*** Data to use
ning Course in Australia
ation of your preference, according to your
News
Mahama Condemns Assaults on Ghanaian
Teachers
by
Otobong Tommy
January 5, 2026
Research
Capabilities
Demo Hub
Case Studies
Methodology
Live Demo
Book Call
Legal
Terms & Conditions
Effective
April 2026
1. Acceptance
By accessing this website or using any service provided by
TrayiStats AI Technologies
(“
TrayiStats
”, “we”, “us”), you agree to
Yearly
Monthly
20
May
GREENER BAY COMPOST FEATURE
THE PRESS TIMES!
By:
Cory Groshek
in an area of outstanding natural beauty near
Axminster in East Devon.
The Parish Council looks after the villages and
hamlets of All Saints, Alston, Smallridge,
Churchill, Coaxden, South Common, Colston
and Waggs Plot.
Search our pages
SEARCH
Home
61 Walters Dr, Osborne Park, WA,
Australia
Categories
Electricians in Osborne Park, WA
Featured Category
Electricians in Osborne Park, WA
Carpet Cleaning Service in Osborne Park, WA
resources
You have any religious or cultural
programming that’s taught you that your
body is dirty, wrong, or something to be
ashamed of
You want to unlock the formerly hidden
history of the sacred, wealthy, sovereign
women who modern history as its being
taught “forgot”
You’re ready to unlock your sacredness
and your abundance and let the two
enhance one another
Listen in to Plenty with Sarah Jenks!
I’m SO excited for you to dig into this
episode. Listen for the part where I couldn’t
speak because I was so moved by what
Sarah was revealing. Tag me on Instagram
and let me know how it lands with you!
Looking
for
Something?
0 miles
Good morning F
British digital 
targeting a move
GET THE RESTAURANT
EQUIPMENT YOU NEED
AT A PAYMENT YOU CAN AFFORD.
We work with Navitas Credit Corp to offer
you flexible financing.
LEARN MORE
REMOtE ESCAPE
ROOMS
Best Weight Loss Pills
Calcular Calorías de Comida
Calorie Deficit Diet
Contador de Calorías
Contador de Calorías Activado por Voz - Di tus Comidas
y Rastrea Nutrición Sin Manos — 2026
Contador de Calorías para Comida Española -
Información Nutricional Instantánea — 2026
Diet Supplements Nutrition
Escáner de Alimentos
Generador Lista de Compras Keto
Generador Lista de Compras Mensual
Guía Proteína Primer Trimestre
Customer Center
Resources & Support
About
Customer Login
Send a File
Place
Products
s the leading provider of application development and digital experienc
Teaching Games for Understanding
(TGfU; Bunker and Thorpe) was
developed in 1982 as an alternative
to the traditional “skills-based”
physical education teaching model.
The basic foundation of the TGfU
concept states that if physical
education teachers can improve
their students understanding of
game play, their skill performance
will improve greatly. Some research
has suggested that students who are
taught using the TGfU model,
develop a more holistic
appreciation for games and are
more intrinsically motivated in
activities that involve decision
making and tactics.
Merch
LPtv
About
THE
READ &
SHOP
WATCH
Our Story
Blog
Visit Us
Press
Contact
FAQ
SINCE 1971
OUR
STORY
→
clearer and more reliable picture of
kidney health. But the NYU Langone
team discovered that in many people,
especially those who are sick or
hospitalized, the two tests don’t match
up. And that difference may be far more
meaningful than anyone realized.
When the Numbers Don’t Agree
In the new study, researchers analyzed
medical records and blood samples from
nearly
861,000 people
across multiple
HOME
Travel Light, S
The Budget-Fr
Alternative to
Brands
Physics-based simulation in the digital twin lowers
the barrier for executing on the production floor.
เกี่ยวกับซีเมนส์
******
What the task asks: Please transcribe exactly the lines above from the line that has "Información Nutricional Instantánea — 2026" up to and including the line that has "In the new study, researchers analyzed"; no other line belongs in the answer.

Solved exercise:
Información Nutricional Instantánea — 2026
Diet Supplements Nutrition
Escáner de Alimentos
Generador Lista de Compras Keto
Generador Lista de Compras Mensual
Guía Proteína Primer Trimestre
Customer Center
Resources & Support
About
Customer Login
Send a File
Place
Products
s the leading provider of application development and digital experienc
Teaching Games for Understanding
(TGfU; Bunker and Thorpe) was
developed in 1982 as an alternative
to the traditional “skills-based”
physical education teaching model.
The basic foundation of the TGfU
concept states that if physical
education teachers can improve
their students understanding of
game play, their skill performance
will improve greatly. Some research
has suggested that students who are
taught using the TGfU model,
develop a more holistic
appreciation for games and are
more intrinsically motivated in
activities that involve decision
making and tactics.
Merch
LPtv
About
THE
READ &
SHOP
WATCH
Our Story
Blog
Visit Us
Press
Contact
FAQ
SINCE 1971
OUR
STORY
→
clearer and more reliable picture of
kidney health. But the NYU Langone
team discovered that in many people,
especially those who are sick or
hospitalized, the two tests don’t match
up. And that difference may be far more
meaningful than anyone realized.
When the Numbers Don’t Agree
In the new study, researchers analyzed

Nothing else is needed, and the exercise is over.